How to turn off visual display in Gym environments while keeping video recording functionality?

I’m working with different Gym environments and noticed some inconsistent behavior with video handling. In Atari games, when I wrap them with the Monitor class, the visual display stays hidden by default but the video still gets saved to my hard drive, which is exactly what I want.

But when I switch to other environments like CartPole-v0, Pendulum-v0, or MountainCarContinuous-v0, they automatically show the rendering window on screen. I need to find a way to hide this visual output while keeping the video recording feature working.

I’m working on a remote server setup and the usual xvfb solution doesn’t work for me. Many people seem to have issues with xvfb conflicting with nvidia graphics drivers. The typical fix involves reinstalling nvidia drivers, but I don’t have admin privileges on this server so that’s not an option for me.
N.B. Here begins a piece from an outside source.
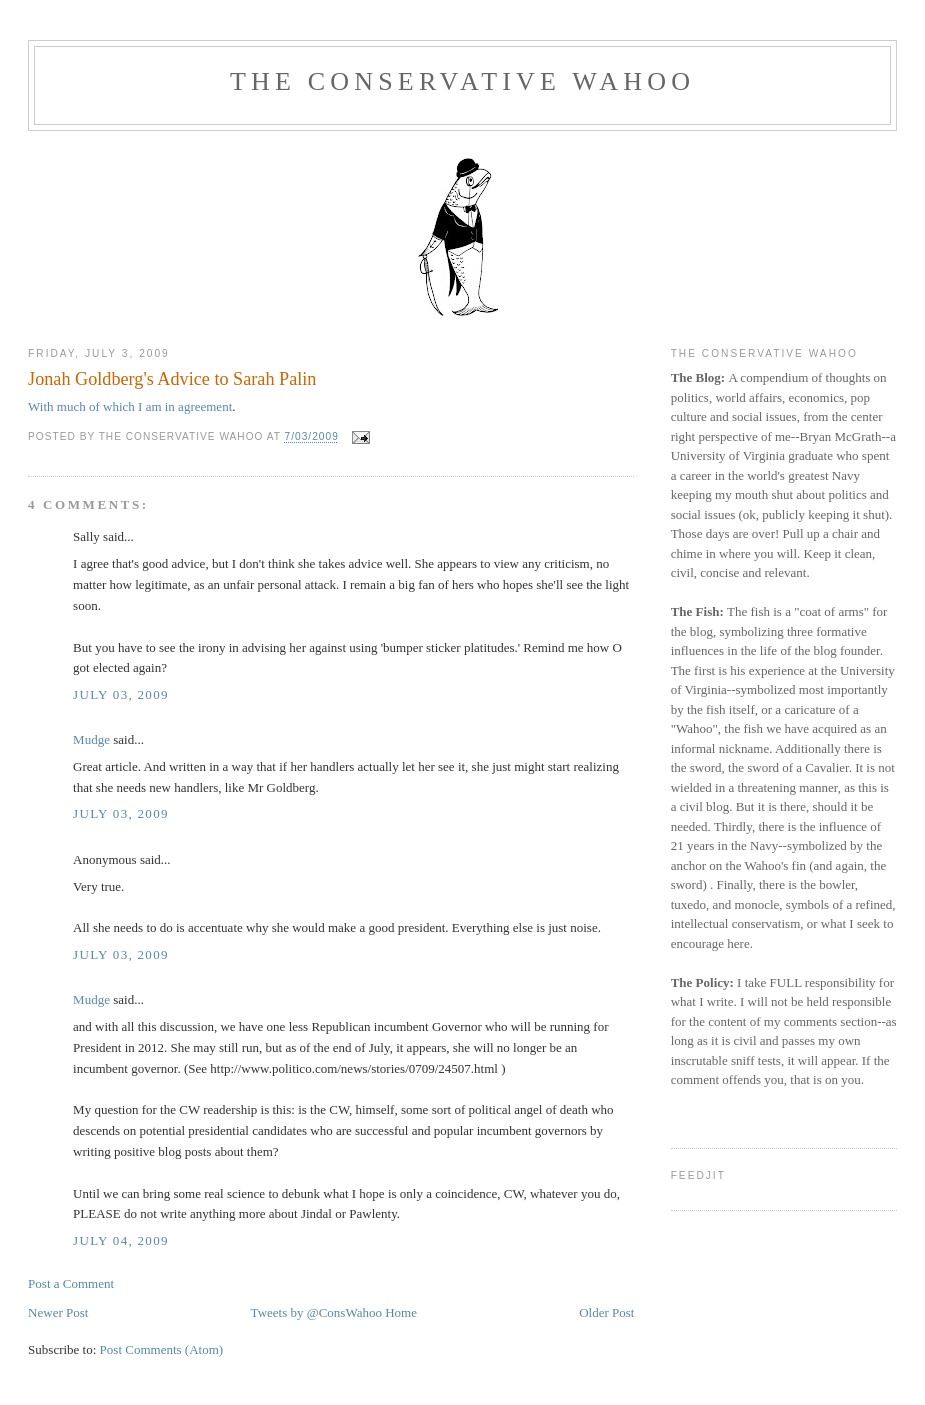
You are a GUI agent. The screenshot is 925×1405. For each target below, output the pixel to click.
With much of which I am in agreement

Is there another approach to disable the visual rendering while maintaining the video capture functionality?

I fixed this with a virtual framebuffer that skips xvfb entirely. Build a custom rendering wrapper that catches the environment’s rendering calls and sends them to an in-memory buffer instead. Use pyvirtualdisplay with Display class and set visible=False - this spins up a virtual X server that grabs rendering output without popping up windows. Just make sure you initialize the virtual display before importing your gym environments. This works great with mixed environment types since it handles rendering at the display level instead of tweaking each environment separately. I’ve run this on servers where I couldn’t touch system graphics settings and it worked perfectly.

Another trick that worked for me - create the env with gym.make(env_name, render_mode=None) first, then wrap it with Monitor. Some environments respect the None parameter and skip window creation entirely. If that doesn’t work, you can patch pygame’s display.set_mode function to do nothing before loading the environment. It’s hacky but works for pygame-based envs when you don’t have admin access.

I ran into the same issue with headless setups. Each Gym environment handles rendering differently - Atari vs classic control environments work completely differently. Here’s what worked for me: Set render_mode to ‘rgb_array’ when you create the environment. This captures frames without showing them on screen. If some environments still give you trouble, set the DISPLAY variable to something fake like os.environ[‘DISPLAY’] = ‘:99’ before importing gym. I also had good luck using gym.make() with custom render settings. Some environments accept a --disable-rendering flag too, which makes everything run much smoother.

The problem is how Monitor wraps the environment’s step function vs render calls. Don’t try suppressing rendering after - intercept it at the wrapper level instead. Make a custom wrapper that inherits from gym.Wrapper and override both render() and step() to control frame capture. In step(), manually call env.render(mode=‘rgb_array’) to grab frame data for Monitor without showing the visual display. This gives you complete control over frame capture while totally bypassing the automatic rendering in classic control environments. Works reliably across different environment types without needing system hacks.

Had the same exact headache! The difference is Atari environments don’t auto-call render() internally, but classic control ones like CartPole do. I fixed it by overriding the render method after wrapping with Monitor. Just monkey-patch the environment’s render method to return None or pass - stops the window from popping up but doesn’t mess with Monitor’s frame capturing. You can also set the environment’s metadata render_modes to exclude ‘human’ mode entirely. Forces it to fall back to rgb_array mode even when it tries to render visually. Way cleaner than messing with display variables and no system-level changes needed.